Resolutely, Bruckman emptied his mind. He felt feverish and shaky, and wondered if the typhus were coming back, but he couldn’t afford to worry about it. Those who couldn’t sleep couldn’t survive. Regulate your breathing, force your muscles to relax, don’t think. Don’t think.
For some reason, after he had managed to banish even the memory of his dead wife, he couldn’t shake the image of the blood on Wernecke’s mouth.
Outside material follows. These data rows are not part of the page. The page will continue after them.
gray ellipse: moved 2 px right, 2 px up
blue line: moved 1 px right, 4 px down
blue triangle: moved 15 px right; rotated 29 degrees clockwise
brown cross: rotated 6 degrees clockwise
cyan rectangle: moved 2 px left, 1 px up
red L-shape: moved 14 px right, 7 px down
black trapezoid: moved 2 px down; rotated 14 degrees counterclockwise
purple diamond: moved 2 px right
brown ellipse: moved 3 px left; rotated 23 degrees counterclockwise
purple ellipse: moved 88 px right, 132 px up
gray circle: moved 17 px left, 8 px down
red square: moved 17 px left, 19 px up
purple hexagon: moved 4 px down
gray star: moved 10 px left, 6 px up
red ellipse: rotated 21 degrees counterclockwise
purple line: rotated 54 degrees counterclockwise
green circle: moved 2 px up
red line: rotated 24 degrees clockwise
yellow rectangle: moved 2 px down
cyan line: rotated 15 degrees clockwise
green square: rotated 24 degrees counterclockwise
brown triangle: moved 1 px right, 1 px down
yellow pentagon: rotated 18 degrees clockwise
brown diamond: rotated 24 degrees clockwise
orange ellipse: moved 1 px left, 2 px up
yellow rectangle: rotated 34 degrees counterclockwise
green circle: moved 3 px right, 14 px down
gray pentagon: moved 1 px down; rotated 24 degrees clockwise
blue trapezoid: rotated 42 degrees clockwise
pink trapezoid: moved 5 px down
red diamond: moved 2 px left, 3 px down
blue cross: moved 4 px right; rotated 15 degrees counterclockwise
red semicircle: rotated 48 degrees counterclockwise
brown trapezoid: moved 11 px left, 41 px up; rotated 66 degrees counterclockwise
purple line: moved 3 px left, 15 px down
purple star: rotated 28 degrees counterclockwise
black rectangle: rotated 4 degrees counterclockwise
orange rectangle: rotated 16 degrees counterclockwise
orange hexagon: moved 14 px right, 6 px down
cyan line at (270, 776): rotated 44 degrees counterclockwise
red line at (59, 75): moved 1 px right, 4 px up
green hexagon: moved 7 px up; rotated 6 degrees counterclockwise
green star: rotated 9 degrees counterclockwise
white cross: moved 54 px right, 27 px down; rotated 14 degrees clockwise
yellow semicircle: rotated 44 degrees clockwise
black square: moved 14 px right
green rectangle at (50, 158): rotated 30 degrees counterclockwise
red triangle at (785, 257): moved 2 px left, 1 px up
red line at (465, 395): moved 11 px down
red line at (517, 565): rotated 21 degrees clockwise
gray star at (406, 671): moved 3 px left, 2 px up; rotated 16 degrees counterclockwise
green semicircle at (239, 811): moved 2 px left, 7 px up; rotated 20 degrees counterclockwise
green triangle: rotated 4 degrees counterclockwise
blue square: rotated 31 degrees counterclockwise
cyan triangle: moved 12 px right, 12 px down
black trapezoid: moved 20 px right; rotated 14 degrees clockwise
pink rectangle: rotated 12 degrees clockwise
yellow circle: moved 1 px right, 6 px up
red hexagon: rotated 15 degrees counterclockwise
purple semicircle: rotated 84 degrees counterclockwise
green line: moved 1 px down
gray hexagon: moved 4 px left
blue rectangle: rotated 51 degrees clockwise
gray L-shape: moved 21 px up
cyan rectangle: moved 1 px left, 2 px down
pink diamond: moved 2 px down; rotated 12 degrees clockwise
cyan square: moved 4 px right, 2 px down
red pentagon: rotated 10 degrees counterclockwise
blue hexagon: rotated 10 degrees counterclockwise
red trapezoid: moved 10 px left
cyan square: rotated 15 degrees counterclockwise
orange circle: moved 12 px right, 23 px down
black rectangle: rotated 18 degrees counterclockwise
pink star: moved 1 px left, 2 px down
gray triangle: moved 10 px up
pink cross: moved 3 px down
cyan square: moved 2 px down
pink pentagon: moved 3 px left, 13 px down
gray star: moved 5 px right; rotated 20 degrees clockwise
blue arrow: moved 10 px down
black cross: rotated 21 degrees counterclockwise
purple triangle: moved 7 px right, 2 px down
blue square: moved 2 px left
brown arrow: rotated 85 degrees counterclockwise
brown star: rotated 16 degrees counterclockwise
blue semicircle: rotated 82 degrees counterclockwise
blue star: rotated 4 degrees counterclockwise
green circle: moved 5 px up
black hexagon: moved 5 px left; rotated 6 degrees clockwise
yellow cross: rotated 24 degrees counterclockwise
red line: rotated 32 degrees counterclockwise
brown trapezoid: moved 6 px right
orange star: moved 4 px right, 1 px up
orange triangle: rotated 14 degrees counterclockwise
There were other images mixed in with it: Wernecke’s uplifted arms and upturned face as he lead them in prayer; the pale strained face of the stumbling Musselmänn; Wernecke looking up, startled, as he crouched over Josef . . . but it was the blood to which Bruckman’s feverish thoughts returned, and he pictured it again and again as he lay in the rustling, fart-smelling darkness. The watery sheen of blood over Wernecke’s lips, the tarry trickle of blood in the corner of his mouth, like a tiny scarlet worm . . .
Just then, a shadow crossed in front of the window, silhouetted blackly for an instant against the harsh white glare, and Bruckman knew from the shadow’s height and its curious forward stoop that it was Wernecke.